(Stored data)
+--

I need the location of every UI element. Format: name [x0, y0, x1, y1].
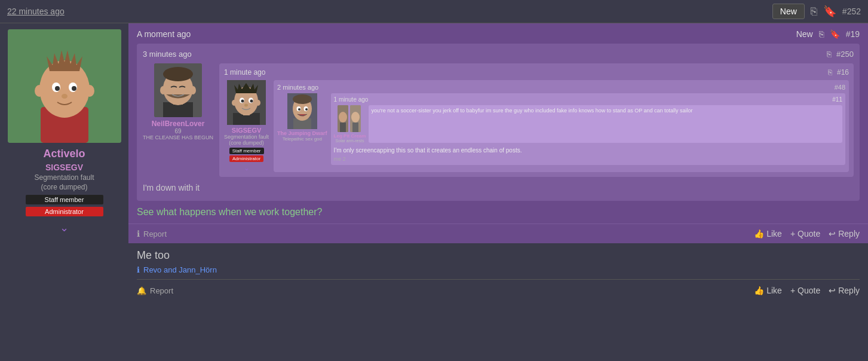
svg-point-38	[298, 108, 300, 111]
jumping-dwarf-username: The Jumping Dwarf	[277, 130, 327, 136]
admin-badge: Administrator	[26, 207, 103, 216]
leg-pit-avatars	[338, 105, 363, 132]
nested-4-header: 1 minute ago #11	[334, 96, 842, 103]
svg-point-9	[62, 94, 68, 99]
bottom-like-button[interactable]: 👍 Like	[754, 286, 782, 295]
nested-4-post-num: #11	[832, 96, 842, 103]
nested-3-body: The Jumping Dwarf Telepathic sex god 1 m…	[277, 93, 845, 165]
post-column: A moment ago New ⎘ 🔖 #19 3 minutes ago ⎘…	[128, 23, 868, 301]
post-footer: ℹ Report 👍 Like + Quote ↩ Reply	[128, 224, 868, 243]
nested-2-header: 1 minute ago ⎘ #16	[224, 68, 849, 77]
svg-point-26	[241, 100, 244, 103]
nested-2-share[interactable]: ⎘	[828, 68, 832, 77]
svg-point-30	[256, 100, 260, 106]
user-sidebar: Activelo SIGSEGV Segmentation fault (cor…	[0, 23, 128, 301]
svg-point-7	[55, 86, 60, 91]
me-too-text: Me too	[137, 249, 860, 262]
reply-icon: ↩	[829, 229, 836, 238]
bottom-reply-button[interactable]: ↩ Reply	[829, 286, 860, 295]
new-button[interactable]: New	[772, 4, 805, 19]
leg-pit-title: Solar arm-rests	[336, 139, 364, 143]
bottom-footer-right: 👍 Like + Quote ↩ Reply	[754, 286, 860, 295]
jumping-dwarf-title: Telepathic sex god	[283, 136, 322, 142]
sigsegv-nested-avatar	[227, 80, 266, 125]
bookmark-icon[interactable]: 🔖	[823, 5, 836, 18]
nested-4-body: Leg Pit Cream Solar arm-rests you're not…	[334, 105, 842, 143]
svg-rect-45	[352, 123, 358, 132]
report-button[interactable]: Report	[143, 230, 167, 238]
share-icon-post[interactable]: ⎘	[819, 29, 824, 39]
sigsegv-username: SIGSEGV	[45, 163, 83, 172]
footer-left: ℹ Report	[137, 229, 167, 238]
bottom-like-icon: 👍	[754, 286, 764, 295]
sigsegv-nested-title2: (core dumped)	[229, 140, 264, 146]
timestamp-link[interactable]: 22 minutes ago	[7, 7, 65, 16]
quote-button[interactable]: + Quote	[790, 229, 820, 238]
nested-4-text: I'm only screencapping this so that it c…	[334, 146, 842, 154]
nested-5-text: you're not a soccer-sister you jerk off …	[371, 108, 840, 115]
share-icon[interactable]: ⎘	[811, 5, 817, 18]
svg-point-10	[35, 85, 44, 97]
neil-message: I'm down with it	[143, 180, 854, 195]
svg-point-41	[339, 112, 347, 123]
user-title-1: Segmentation fault	[34, 173, 94, 182]
reply-button[interactable]: ↩ Reply	[829, 229, 860, 238]
nested-4-reactions: me 2	[334, 156, 842, 162]
nested-1-header: 3 minutes ago ⎘ #250	[143, 50, 854, 59]
svg-point-18	[190, 86, 196, 94]
bottom-reactions: ℹ Revo and Jann_Hörn	[137, 265, 860, 274]
bottom-quote-label: Quote	[798, 286, 820, 295]
nested-1-share-icon[interactable]: ⎘	[827, 50, 832, 59]
nested-1-post-number: #250	[836, 50, 854, 59]
expand-arrow[interactable]: ⌄	[60, 221, 69, 234]
footer-right: 👍 Like + Quote ↩ Reply	[754, 229, 860, 238]
nested-4-timestamp: 1 minute ago	[334, 96, 369, 103]
like-button[interactable]: 👍 Like	[754, 229, 782, 238]
svg-point-35	[293, 94, 312, 104]
like-label: Like	[766, 229, 782, 238]
bottom-reply-label: Reply	[838, 286, 860, 295]
nested-3-header: 2 minutes ago #48	[277, 84, 845, 91]
leg-pit-avatar-1	[338, 105, 348, 132]
nested-post-2: 1 minute ago ⎘ #16	[219, 63, 854, 177]
sigsegv-admin-badge: Administrator	[229, 155, 263, 162]
neil-user-info: NeilBreenLover 69 THE CLEANSE HAS BEGUN	[143, 63, 213, 177]
nested-1-timestamp: 3 minutes ago	[143, 50, 192, 59]
svg-point-28	[244, 104, 248, 107]
svg-point-17	[160, 86, 166, 94]
nested-2-post-num: #16	[837, 68, 849, 77]
reactions-label: Revo and Jann_Hörn	[143, 265, 217, 274]
nested-3-timestamp: 2 minutes ago	[277, 84, 318, 91]
leg-pit-user: Leg Pit Cream Solar arm-rests	[334, 105, 366, 143]
svg-point-44	[351, 112, 360, 123]
nested-post-4: 1 minute ago #11	[331, 93, 845, 165]
nested-2-timestamp: 1 minute ago	[224, 68, 265, 77]
nested-2-body: SIGSEGV Segmentation fault (core dumped)…	[224, 80, 849, 172]
post-header: A moment ago New ⎘ 🔖 #19	[137, 29, 860, 39]
neil-username: NeilBreenLover	[152, 120, 205, 128]
nested-post-3: 2 minutes ago #48	[274, 80, 849, 172]
sigsegv-expand[interactable]: ⌄	[244, 164, 250, 172]
main-layout: Activelo SIGSEGV Segmentation fault (cor…	[0, 23, 868, 301]
svg-rect-42	[340, 123, 346, 132]
post-header-right: New ⎘ 🔖 #19	[796, 29, 860, 39]
sigsegv-nested-user: SIGSEGV Segmentation fault (core dumped)…	[224, 80, 269, 172]
quote-label: Quote	[798, 229, 820, 238]
neil-tagline: THE CLEANSE HAS BEGUN	[143, 134, 213, 140]
nested-1-body: NeilBreenLover 69 THE CLEANSE HAS BEGUN …	[143, 63, 854, 177]
like-icon: 👍	[754, 229, 764, 238]
neil-avatar	[154, 63, 202, 117]
bookmark-icon-post[interactable]: 🔖	[830, 29, 840, 39]
jumping-dwarf-user: The Jumping Dwarf Telepathic sex god	[277, 93, 327, 165]
svg-point-39	[305, 108, 308, 111]
bottom-report-button[interactable]: Report	[150, 286, 173, 295]
bottom-quote-button[interactable]: + Quote	[790, 286, 820, 295]
post-timestamp: A moment ago	[137, 29, 191, 39]
svg-point-16	[163, 67, 193, 81]
activelo-avatar-svg	[8, 29, 121, 143]
leg-pit-avatar-2	[350, 105, 361, 132]
sigsegv-staff-badge: Staff member	[229, 148, 264, 154]
top-bar-icons: ⎘ 🔖	[811, 5, 836, 18]
svg-point-8	[72, 86, 76, 91]
nested-1-right: ⎘ #250	[827, 50, 854, 59]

+--

For this exercise, retype the data above exactly and skip every image.

* [ANSWER SECTION]
I need the location of every UI element. Format: name [x0, y0, x1, y1].
svg-point-38	[298, 108, 300, 111]
jumping-dwarf-username: The Jumping Dwarf	[277, 130, 327, 136]
admin-badge: Administrator	[26, 207, 103, 216]
leg-pit-avatars	[338, 105, 363, 132]
nested-4-header: 1 minute ago #11	[334, 96, 842, 103]
svg-point-9	[62, 94, 68, 99]
bottom-like-button[interactable]: 👍 Like	[754, 286, 782, 295]
nested-4-post-num: #11	[832, 96, 842, 103]
nested-3-body: The Jumping Dwarf Telepathic sex god 1 m…	[277, 93, 845, 165]
post-column: A moment ago New ⎘ 🔖 #19 3 minutes ago ⎘…	[128, 23, 868, 301]
post-footer: ℹ Report 👍 Like + Quote ↩ Reply	[128, 224, 868, 243]
nested-2-header: 1 minute ago ⎘ #16	[224, 68, 849, 77]
svg-point-26	[241, 100, 244, 103]
nested-2-share[interactable]: ⎘	[828, 68, 832, 77]
svg-point-30	[256, 100, 260, 106]
user-sidebar: Activelo SIGSEGV Segmentation fault (cor…	[0, 23, 128, 301]
svg-point-7	[55, 86, 60, 91]
me-too-text: Me too	[137, 249, 860, 262]
reply-icon: ↩	[829, 229, 836, 238]
bottom-reply-button[interactable]: ↩ Reply	[829, 286, 860, 295]
new-button[interactable]: New	[772, 4, 805, 19]
leg-pit-title: Solar arm-rests	[336, 139, 364, 143]
bottom-footer-right: 👍 Like + Quote ↩ Reply	[754, 286, 860, 295]
jumping-dwarf-title: Telepathic sex god	[283, 136, 322, 142]
sigsegv-nested-avatar	[227, 80, 266, 125]
bookmark-icon[interactable]: 🔖	[823, 5, 836, 18]
nested-4-body: Leg Pit Cream Solar arm-rests you're not…	[334, 105, 842, 143]
svg-rect-45	[352, 123, 358, 132]
report-button[interactable]: Report	[143, 230, 167, 238]
share-icon-post[interactable]: ⎘	[819, 29, 824, 39]
sigsegv-username: SIGSEGV	[45, 163, 83, 172]
footer-left: ℹ Report	[137, 229, 167, 238]
bottom-like-icon: 👍	[754, 286, 764, 295]
sigsegv-nested-title2: (core dumped)	[229, 140, 264, 146]
timestamp-link[interactable]: 22 minutes ago	[7, 7, 65, 16]
quote-button[interactable]: + Quote	[790, 229, 820, 238]
nested-4-text: I'm only screencapping this so that it c…	[334, 146, 842, 154]
nested-5-text: you're not a soccer-sister you jerk off …	[371, 108, 840, 115]
share-icon[interactable]: ⎘	[811, 5, 817, 18]
svg-point-10	[35, 85, 44, 97]
neil-message: I'm down with it	[143, 180, 854, 195]
svg-point-41	[339, 112, 347, 123]
user-title-1: Segmentation fault	[34, 173, 94, 182]
reply-button[interactable]: ↩ Reply	[829, 229, 860, 238]
nested-4-reactions: me 2	[334, 156, 842, 162]
nested-1-header: 3 minutes ago ⎘ #250	[143, 50, 854, 59]
svg-point-18	[190, 86, 196, 94]
bottom-reactions: ℹ Revo and Jann_Hörn	[137, 265, 860, 274]
bottom-quote-label: Quote	[798, 286, 820, 295]
nested-1-share-icon[interactable]: ⎘	[827, 50, 832, 59]
nested-1-post-number: #250	[836, 50, 854, 59]
expand-arrow[interactable]: ⌄	[60, 221, 69, 234]
footer-right: 👍 Like + Quote ↩ Reply	[754, 229, 860, 238]
nested-4-timestamp: 1 minute ago	[334, 96, 369, 103]
like-button[interactable]: 👍 Like	[754, 229, 782, 238]
svg-point-35	[293, 94, 312, 104]
like-label: Like	[766, 229, 782, 238]
bottom-reply-label: Reply	[838, 286, 860, 295]
nested-3-header: 2 minutes ago #48	[277, 84, 845, 91]
leg-pit-avatar-1	[338, 105, 348, 132]
nested-post-2: 1 minute ago ⎘ #16	[219, 63, 854, 177]
sigsegv-admin-badge: Administrator	[229, 155, 263, 162]
neil-user-info: NeilBreenLover 69 THE CLEANSE HAS BEGUN	[143, 63, 213, 177]
nested-1-timestamp: 3 minutes ago	[143, 50, 192, 59]
svg-point-28	[244, 104, 248, 107]
svg-point-17	[160, 86, 166, 94]
nested-2-post-num: #16	[837, 68, 849, 77]
reactions-label: Revo and Jann_Hörn	[143, 265, 217, 274]
nested-3-timestamp: 2 minutes ago	[277, 84, 318, 91]
leg-pit-user: Leg Pit Cream Solar arm-rests	[334, 105, 366, 143]
svg-point-44	[351, 112, 360, 123]
nested-post-4: 1 minute ago #11	[331, 93, 845, 165]
nested-2-timestamp: 1 minute ago	[224, 68, 265, 77]
nested-2-body: SIGSEGV Segmentation fault (core dumped)…	[224, 80, 849, 172]
post-header: A moment ago New ⎘ 🔖 #19	[137, 29, 860, 39]
neil-username: NeilBreenLover	[152, 120, 205, 128]
nested-post-3: 2 minutes ago #48	[274, 80, 849, 172]
sigsegv-expand[interactable]: ⌄	[244, 164, 250, 172]
main-layout: Activelo SIGSEGV Segmentation fault (cor…	[0, 23, 868, 301]
svg-rect-42	[340, 123, 346, 132]
post-header-right: New ⎘ 🔖 #19	[796, 29, 860, 39]
sigsegv-nested-user: SIGSEGV Segmentation fault (core dumped)…	[224, 80, 269, 172]
quote-label: Quote	[798, 229, 820, 238]
neil-tagline: THE CLEANSE HAS BEGUN	[143, 134, 213, 140]
nested-1-body: NeilBreenLover 69 THE CLEANSE HAS BEGUN …	[143, 63, 854, 177]
like-icon: 👍	[754, 229, 764, 238]
neil-avatar	[154, 63, 202, 117]
bookmark-icon-post[interactable]: 🔖	[830, 29, 840, 39]
jumping-dwarf-user: The Jumping Dwarf Telepathic sex god	[277, 93, 327, 165]
svg-point-39	[305, 108, 308, 111]
bottom-report-button[interactable]: Report	[150, 286, 173, 295]
bottom-quote-button[interactable]: + Quote	[790, 286, 820, 295]
post-timestamp: A moment ago	[137, 29, 191, 39]
svg-point-16	[163, 67, 193, 81]
activelo-avatar-svg	[8, 29, 121, 143]
leg-pit-avatar-2	[350, 105, 361, 132]
sigsegv-staff-badge: Staff member	[229, 148, 264, 154]
top-bar-icons: ⎘ 🔖	[811, 5, 836, 18]
svg-point-8	[72, 86, 76, 91]
nested-1-right: ⎘ #250	[827, 50, 854, 59]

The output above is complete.